Além disso, o Tribunal fixou um ponto importante: o preço pago pelo medicamento não pode ultrapassar o valor máximo autorizado ao governo, chamado de PMVG — Preço Máximo de Venda ao Governo. Isso significa que, mesmo com ordem judicial, o Estado não pode ser obrigado a pagar valores acima desse limite.

Na prática, a mudança busca equilibrar dois interesses: garantir o direito fundamental à saúde e preservar o orçamento público. Afinal, decisões judiciais obrigando a compra de medicamentos supervalorizados geravam impacto financeiro enorme no SUS.

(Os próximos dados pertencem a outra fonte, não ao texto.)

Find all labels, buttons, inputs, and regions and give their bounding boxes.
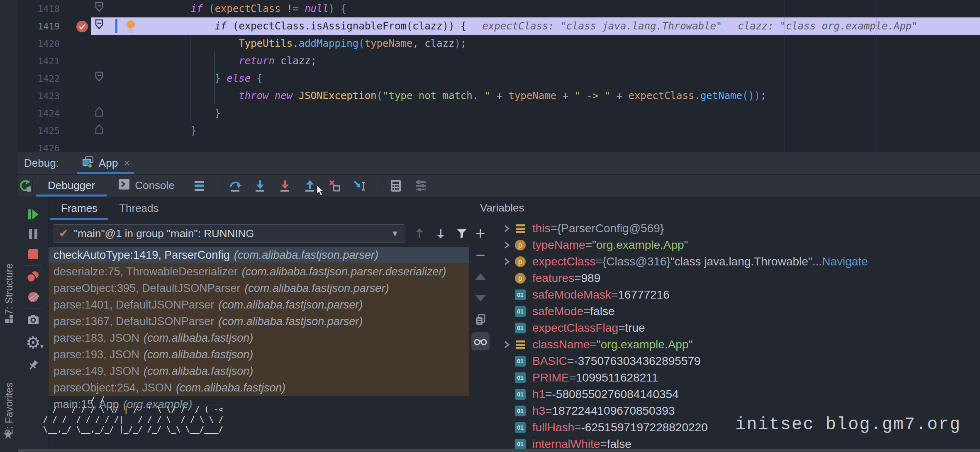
run-tab-app[interactable]: App ×	[77, 152, 134, 174]
prim-value-icon: 01	[514, 405, 527, 417]
move-down-icon[interactable]	[471, 289, 490, 307]
variable-row-typeName[interactable]: ptypeName = "org.example.App"	[492, 237, 980, 253]
variable-name: internalWhite	[532, 437, 600, 449]
sidebar-item-structure[interactable]: 7: Structure	[3, 263, 15, 315]
stack-frame-row[interactable]: parse:149, JSON(com.alibaba.fastjson)	[49, 363, 469, 379]
code-text: } else {	[143, 73, 263, 84]
gutter-icons	[60, 35, 143, 52]
tab-frames[interactable]: Frames	[50, 197, 108, 220]
code-text: if (expectClass.isAssignableFrom(clazz))…	[143, 20, 918, 32]
step-into-icon[interactable]	[253, 179, 267, 193]
structure-icon[interactable]	[4, 313, 15, 326]
variable-row-this[interactable]: this = {ParserConfig@569}	[492, 220, 980, 237]
gutter-icons	[60, 122, 143, 139]
fold-end-marker-icon[interactable]	[95, 106, 104, 119]
code-line-1420[interactable]: 1420TypeUtils.addMapping(typeName, clazz…	[18, 35, 980, 52]
stack-frame-row[interactable]: parse:193, JSON(com.alibaba.fastjson)	[49, 346, 469, 363]
fold-marker-icon[interactable]	[95, 71, 104, 84]
variable-value: {Class@316}	[602, 255, 670, 268]
variable-row-BASIC[interactable]: 01BASIC = -3750763034362895579	[492, 353, 980, 369]
copy-icon[interactable]	[471, 311, 490, 329]
chevron-right-icon[interactable]	[499, 257, 514, 266]
force-step-into-icon[interactable]	[278, 179, 292, 193]
remove-watch-icon[interactable]: −	[471, 246, 490, 264]
lightbulb-icon[interactable]	[124, 19, 137, 35]
variable-name: expectClassFlag	[532, 321, 618, 335]
stack-frame-row[interactable]: parse:183, JSON(com.alibaba.fastjson)	[49, 330, 469, 346]
variable-row-PRIME[interactable]: 01PRIME = 1099511628211	[492, 369, 980, 386]
tab-threads[interactable]: Threads	[108, 197, 169, 220]
add-watch-icon[interactable]: +	[471, 224, 490, 243]
settings-gear-icon[interactable]: ⚙ ▾	[26, 335, 40, 350]
ascii-art-watermark: ____ _/ /_ _ __ _____ ____ ____ _/ __/ /…	[38, 395, 223, 434]
mute-breakpoints-icon[interactable]	[26, 290, 40, 304]
variable-row-safeModeMask[interactable]: 01safeModeMask = 16777216	[492, 287, 980, 303]
variable-value: 1099511628211	[576, 371, 658, 384]
code-line-1424[interactable]: 1424}	[18, 104, 980, 122]
prim-value-icon: 01	[514, 438, 527, 449]
frame-location: parse:193, JSON	[54, 348, 139, 361]
variable-row-internalWhite[interactable]: 01internalWhite = false	[492, 436, 980, 449]
stack-frame-row[interactable]: checkAutoType:1419, ParserConfig(com.ali…	[49, 247, 469, 263]
variable-row-h1[interactable]: 01h1 = -5808550276084140354	[492, 386, 980, 403]
variable-name: features	[532, 272, 574, 285]
variable-row-expectClassFlag[interactable]: 01expectClassFlag = true	[492, 320, 980, 336]
frame-up-icon[interactable]	[413, 226, 427, 241]
step-over-icon[interactable]	[228, 179, 242, 193]
rerun-button[interactable]	[18, 179, 33, 193]
navigate-link[interactable]: Navigate	[822, 255, 868, 268]
show-execution-point-icon[interactable]	[192, 179, 206, 193]
resume-button[interactable]	[26, 207, 40, 221]
variable-name: h3	[532, 404, 545, 418]
breakpoint-icon[interactable]	[75, 19, 90, 36]
code-line-1419[interactable]: 1419if (expectClass.isAssignableFrom(cla…	[18, 17, 980, 35]
layout-settings-icon[interactable]	[414, 179, 428, 193]
view-breakpoints-icon[interactable]	[26, 270, 40, 284]
run-to-cursor-icon[interactable]	[353, 179, 367, 193]
stack-frame-row[interactable]: parseObject:254, JSON(com.alibaba.fastjs…	[49, 379, 469, 396]
step-out-icon[interactable]	[303, 179, 317, 193]
code-line-1421[interactable]: 1421return clazz;	[18, 52, 980, 70]
tab-debugger[interactable]: Debugger	[36, 175, 107, 197]
favorites-star-icon[interactable]: ★	[2, 427, 14, 442]
variable-row-className[interactable]: className = "org.example.App"	[492, 336, 980, 353]
fold-marker-icon[interactable]	[95, 2, 104, 14]
stop-button[interactable]	[26, 247, 40, 261]
fold-marker-icon[interactable]	[95, 19, 104, 32]
variable-row-safeMode[interactable]: 01safeMode = false	[492, 303, 980, 320]
pin-icon[interactable]	[26, 358, 40, 372]
close-icon[interactable]: ×	[124, 157, 130, 170]
drop-frame-icon[interactable]	[328, 179, 342, 193]
thread-dump-camera-icon[interactable]	[26, 313, 40, 327]
code-line-1422[interactable]: 1422} else {	[18, 70, 980, 87]
thread-dropdown[interactable]: ✔ "main"@1 in group "main": RUNNING ▼	[53, 224, 405, 243]
stack-frame-row[interactable]: parseObject:395, DefaultJSONParser(com.a…	[49, 280, 469, 296]
equals-sign: =	[551, 222, 557, 235]
strip-separator	[25, 308, 41, 309]
variable-row-features[interactable]: pfeatures = 989	[492, 270, 980, 287]
code-line-1426[interactable]: 1426	[18, 139, 980, 152]
tab-console[interactable]: Console	[107, 175, 186, 197]
filter-icon[interactable]	[455, 226, 469, 241]
code-text: if (expectClass != null) {	[143, 3, 346, 15]
pause-button[interactable]	[26, 227, 40, 241]
code-line-1425[interactable]: 1425}	[18, 122, 980, 139]
chevron-right-icon[interactable]	[499, 224, 514, 233]
move-up-icon[interactable]	[471, 267, 490, 286]
chevron-right-icon[interactable]	[499, 340, 514, 349]
stack-frame-row[interactable]: deserialze:75, ThrowableDeserializer(com…	[49, 263, 469, 280]
code-line-1423[interactable]: 1423throw new JSONException("type not ma…	[18, 87, 980, 104]
variable-row-expectClass[interactable]: pexpectClass = {Class@316} "class java.l…	[492, 253, 980, 270]
evaluate-expression-icon[interactable]	[389, 179, 403, 193]
code-line-1418[interactable]: 1418if (expectClass != null) {	[18, 0, 980, 17]
sidebar-item-favorites[interactable]: 2: Favorites	[3, 382, 15, 434]
prim-value-icon: 01	[514, 372, 527, 384]
frame-down-icon[interactable]	[434, 226, 448, 241]
code-editor[interactable]: 1418if (expectClass != null) {1419if (ex…	[18, 0, 980, 152]
stack-frame-row[interactable]: parse:1367, DefaultJSONParser(com.alibab…	[49, 313, 469, 330]
fold-end-marker-icon[interactable]	[95, 124, 104, 136]
show-watches-icon[interactable]	[471, 332, 490, 350]
stack-frame-row[interactable]: parse:1401, DefaultJSONParser(com.alibab…	[49, 296, 469, 313]
code-text: }	[143, 125, 197, 136]
chevron-right-icon[interactable]	[499, 241, 514, 250]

Mas há outro lado da moeda: farmácias e distribuidores menores podem ser afetados, já que vender ao preço do PMVG reduz suas margens de lucro e pode inviabilizar seus negócios — especialmente em cidades pequenas. Isso traz um novo desafio: como assegurar o acesso à saúde sem comprometer a livre iniciativa e a concorrência?

O que se espera agora é que o Estado, como verdadeiro “engenheiro socioeconômico”, organize políticas de incentivo e equilíbrio, garantindo tanto o fornecimento de medicamentos quanto a sustentabilidade do sistema.